* Your task
Report how many lines below include "воли", giving the figure alone.

Items listed in a dataset:

○ ○ ○

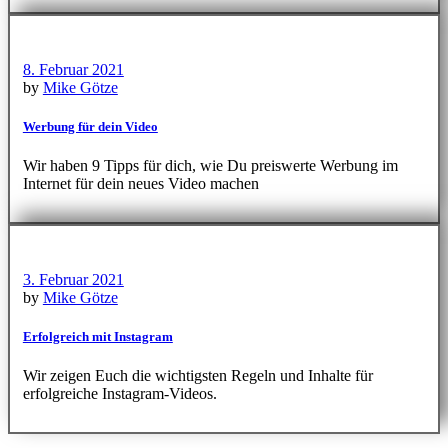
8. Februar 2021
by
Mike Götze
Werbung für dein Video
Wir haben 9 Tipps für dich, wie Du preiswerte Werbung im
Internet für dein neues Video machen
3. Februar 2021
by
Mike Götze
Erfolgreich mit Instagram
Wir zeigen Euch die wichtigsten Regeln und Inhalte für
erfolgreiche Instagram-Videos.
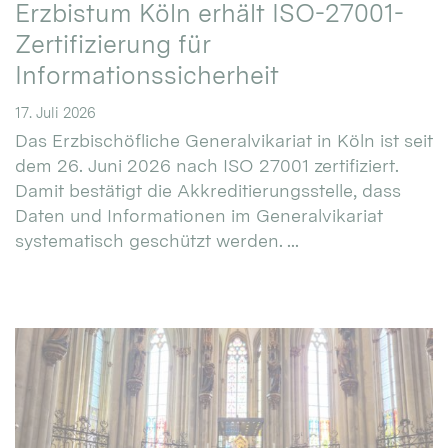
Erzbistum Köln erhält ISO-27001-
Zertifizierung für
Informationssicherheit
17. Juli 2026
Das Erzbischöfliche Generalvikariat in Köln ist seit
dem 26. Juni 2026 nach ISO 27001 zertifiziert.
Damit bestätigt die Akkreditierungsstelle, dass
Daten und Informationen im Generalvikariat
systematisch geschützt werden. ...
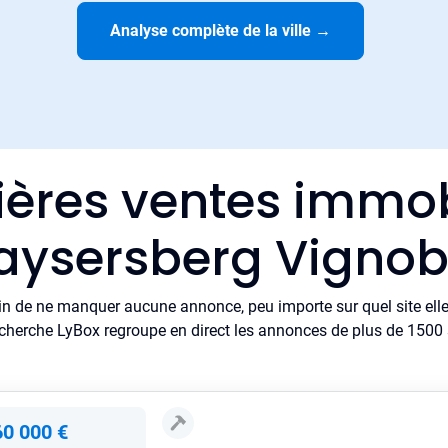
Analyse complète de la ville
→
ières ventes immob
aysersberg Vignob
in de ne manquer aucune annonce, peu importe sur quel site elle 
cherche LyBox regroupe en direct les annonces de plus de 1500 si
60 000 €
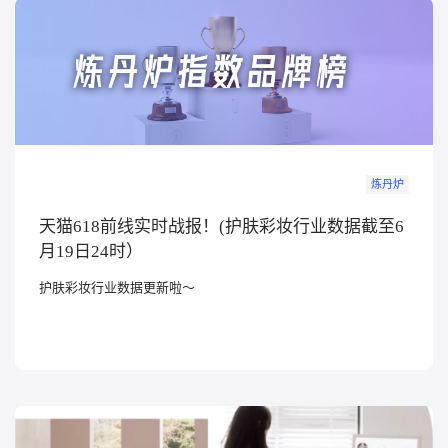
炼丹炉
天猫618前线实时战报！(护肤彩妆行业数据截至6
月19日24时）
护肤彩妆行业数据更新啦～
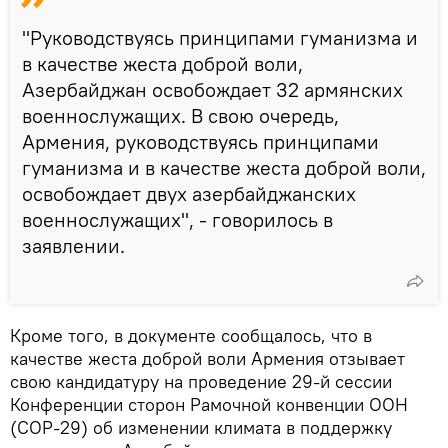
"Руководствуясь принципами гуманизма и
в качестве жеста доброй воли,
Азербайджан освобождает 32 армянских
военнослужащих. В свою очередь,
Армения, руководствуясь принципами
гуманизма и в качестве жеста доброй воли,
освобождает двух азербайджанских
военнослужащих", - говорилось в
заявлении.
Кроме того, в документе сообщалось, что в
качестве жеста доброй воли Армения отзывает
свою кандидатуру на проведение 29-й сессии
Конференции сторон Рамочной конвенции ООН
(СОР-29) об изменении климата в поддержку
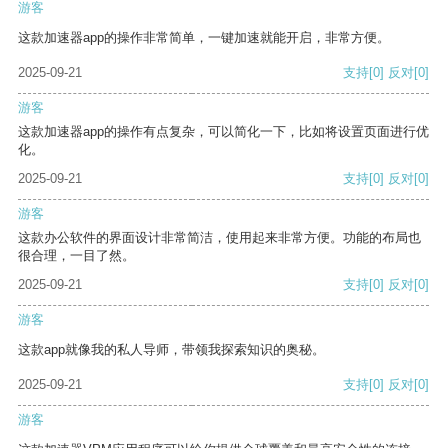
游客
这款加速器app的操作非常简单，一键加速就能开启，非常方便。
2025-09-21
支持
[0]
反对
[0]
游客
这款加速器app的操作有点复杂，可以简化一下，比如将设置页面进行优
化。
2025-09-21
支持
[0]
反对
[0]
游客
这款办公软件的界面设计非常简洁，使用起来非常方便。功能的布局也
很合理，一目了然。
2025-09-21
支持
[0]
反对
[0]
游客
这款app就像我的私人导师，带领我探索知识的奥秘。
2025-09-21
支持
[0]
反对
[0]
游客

○ ○ ○

* Task result
3